Worth reading. Prof. GHILARDUCCI has been saying for years that the 401(k) system has failed and her arguments are sound. While abolishing them may not be the answer, her recommendation for mandatory contributions to retirement accounts may be part of a much better answer. People simply aren’t saving enough through 401(k)s and incremental changes – like now folks may automatically be enrolled (but with an option to opt-out) are only starting to take root. Between automatic enrollment, and the new expense disclosure (which goes into effect this month), it’s clear that some of the failings of the 401(k) system are finally being addressed. Nevertheless, it looks like these are small patches on a massive problem and not nearly enough.
Read the article:
July 21, 2012Our Ridiculous Approach to Retirement
By TERESA GHILARDUCCI
I WORK on retirement policy, so friends often want to talk about their own retirement plans and prospects.
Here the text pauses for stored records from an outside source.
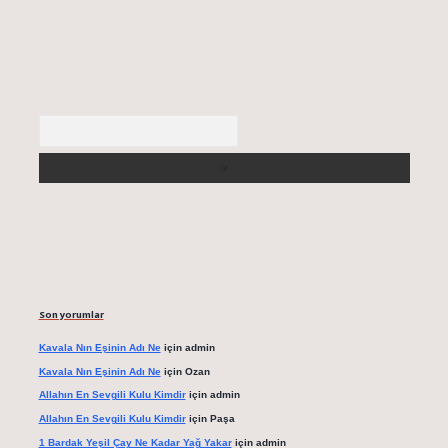
Arama
Son yorumlar
Kavala Nın Eşinin Adı Ne
için
admin
Kavala Nın Eşinin Adı Ne
için
Ozan
Allahın En Sevgili Kulu Kimdir
için
admin
Allahın En Sevgili Kulu Kimdir
için
Paşa
1 Bardak Yeşil Çay Ne Kadar Yağ Yakar
için
admin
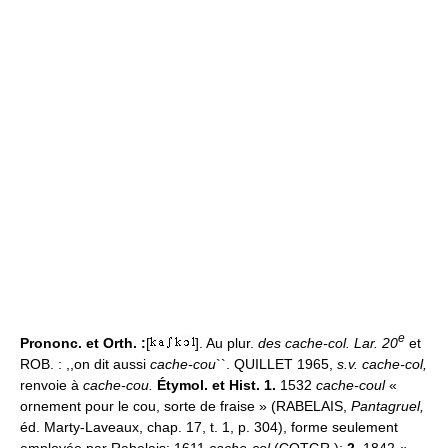
e
Prononc. et Orth. :
[
]. Au plur.
des cache-col. Lar. 20
et
ROB. : ,,on dit aussi
cache-cou
``. QUILLET 1965,
s.v. cache-col,
renvoie à
cache-cou.
Étymol. et Hist. 1.
1532
cache-coul
«
ornement pour le cou, sorte de fraise » (RABELAIS,
Pantagruel,
éd. Marty-Laveaux, chap. 17, t. 1, p. 304), forme seulement
employée par Rabelais; 1611
cache-col
(COTGR.);
2.
1842 «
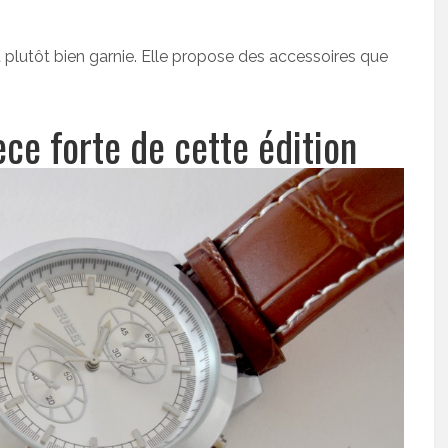
plutôt bien garnie. Elle propose des accessoires que
èce forte de cette édition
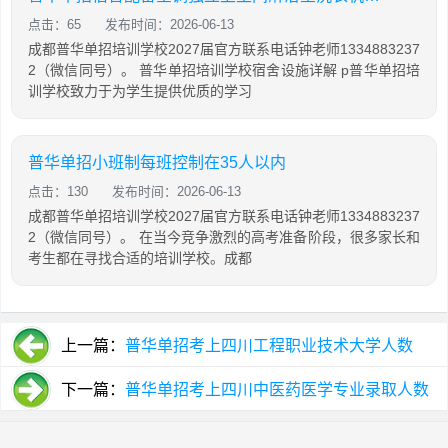
点击：65
发布时间：2026-06-13
成都普华单招培训学校2027届官方联系电话钟老师1334883237
2（微信同号）。 普华单招培训学校宿舍设施详解 p普华单招培
训学校致力于为学生提供优质的学习
普华单招小班制每班控制在35人以内
点击：130
发布时间：2026-06-13
成都普华单招培训学校2027届官方联系电话钟老师1334883237
2（微信同号）。 在当今竞争激烈的高考准备阶段，很多家长和
考生都在寻找合适的培训学校。成都
上一篇：
普华单招考上四川工程职业技术大学人数
下一篇：
普华单招考上四川中医药医学专业录取人数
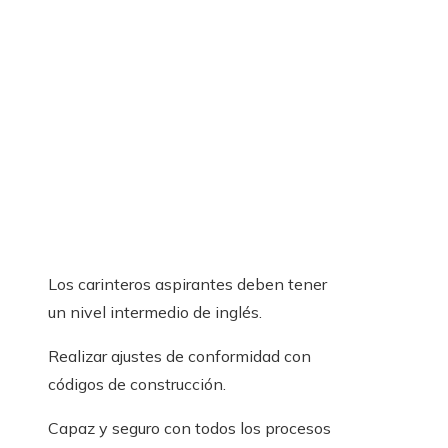
Los carinteros aspirantes deben tener
un nivel intermedio de inglés.
Realizar ajustes de conformidad con
códigos de construcción.
Capaz y seguro con todos los procesos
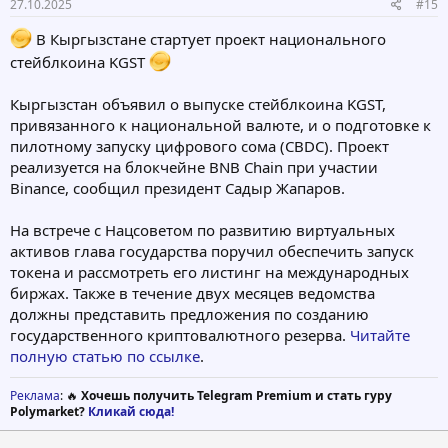
27.10.2025
#15
В Кыргызстане стартует проект национального
стейблкоина KGST
Кыргызстан объявил о выпуске стейблкоина KGST,
привязанного к национальной валюте, и о подготовке к
пилотному запуску цифрового сома (CBDC). Проект
реализуется на блокчейне BNB Chain при участии
Binance, сообщил президент Садыр Жапаров.
На встрече с Нацсоветом по развитию виртуальных
активов глава государства поручил обеспечить запуск
токена и рассмотреть его листинг на международных
биржах. Также в течение двух месяцев ведомства
должны представить предложения по созданию
государственного криптовалютного резерва.
Читайте
полную статью по ссылке
.
Реклама
: 🔥
Хочешь получить Telegram Premium и стать гуру
Polymarket?
Кликай сюда!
While I am happy to have these conversations, my friends usually walk away feeling worse — for good reason.
Seventy-five percent of Americans nearing retirement age in 2010 had less than $30,000 in their retirement accounts. The specter of downward mobility in retirement is a looming reality for both middle- and higher-income workers. Almost half of middle-class workers, 49 percent, will be poor or near poor in retirement, living on a food budget of about $5 a day.
In my ad hoc retirement talks, I repeatedly hear about the “guy.” This is a for-profit investment adviser, often described as, “I have this guy who is pretty good, he always calls, doesn’t push me into investments.” When I ask how much the “guy” costs, or if the guy has fiduciary loyalty — to the client, not the firm — or if their investments do better than a standard low-fee benchmark, they inevitably don’t know. After hearing about their magical guy, I ask about their “number.”
To maintain living standards into old age we need roughly 20 times our annual income in financial wealth. If you earn $100,000 at retirement, you need about $2 million beyond what you will receive from Social Security. If you have an income-producing partner and a paid-off house, you need less. This number is startling in light of the stone-cold fact that most people aged 50 to 64 have nothing or next to nothing in retirement accounts and thus will rely solely on Social Security.